One way to think of alternative text is to think about how you would read the page containing the image to someone over the phone, without mentioning that there is an image present. Whatever you say instead of the image is typically a good start for writing the alternative text.
I'm not arguing with you about what the guidelines say, but I do find it weird, it seems contrary to how alt text is used in practice. Following that logic, any image that doesn't serve a functional purpose should just not have alt text?
Alt text is for a textual alternative to the image, not a description of it.

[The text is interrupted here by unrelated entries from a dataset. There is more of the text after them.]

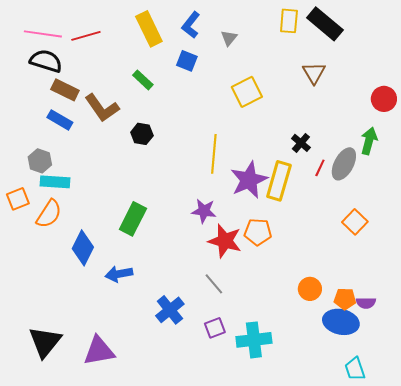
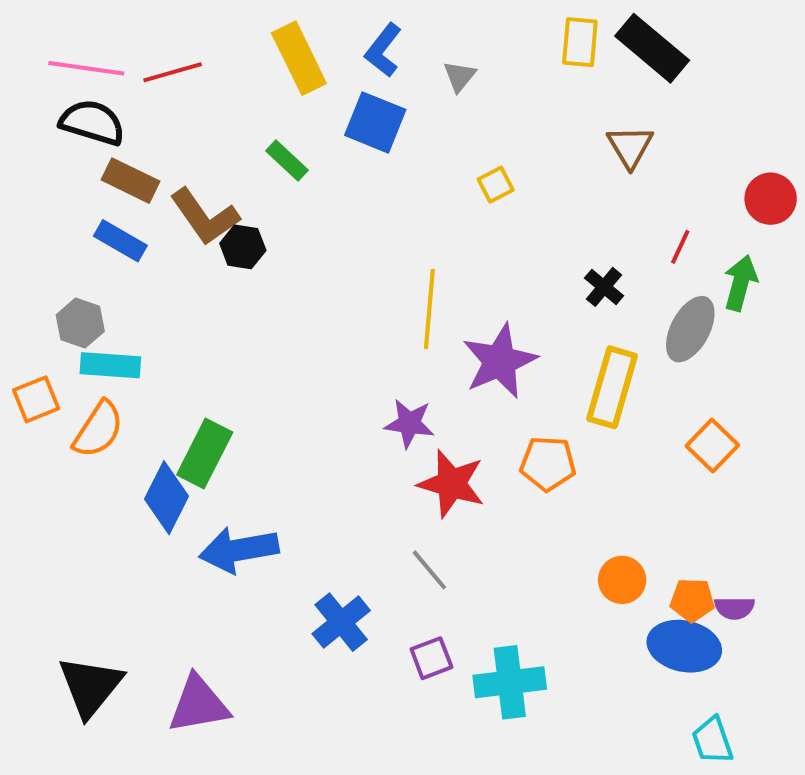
blue square: (187, 61) -> (375, 122), size x1.4
yellow square: (247, 92) -> (496, 185), size x0.6
black hexagon: (142, 134) -> (243, 247), moved
red line: (320, 168) -> (680, 247), moved
yellow rectangle: (279, 181) -> (612, 387), moved
green rectangle: (133, 219) -> (205, 454), moved
orange pentagon: (258, 232) -> (548, 464), moved
blue arrow: (119, 274) -> (239, 550), size x1.4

Isn't that exactly what "describing the content" of the image is? FWIW the current wording was proposed by @ljwatson, so I'm a little hesitant to change it 🤔
@SachaG Btw I tried to add this link (https://html.spec.whatwg.org/multipage/images.html#alt ) that @JimDabell shared above as a resource for this item (since adding reading list items for the a11y things was requested more than once), but these don't seem to have entities?
That's correct, they're not entities currently. But you can add them, it should work fine.
Consider a link that takes you to the previous page in a list of items, consisting solely of an image with an arrow pointing left. A description of that image would be “Leftwards arrow”. A textual alternative to that image would be “Previous page”. The correct text to use for the alt
attribute would be the latter, not the former.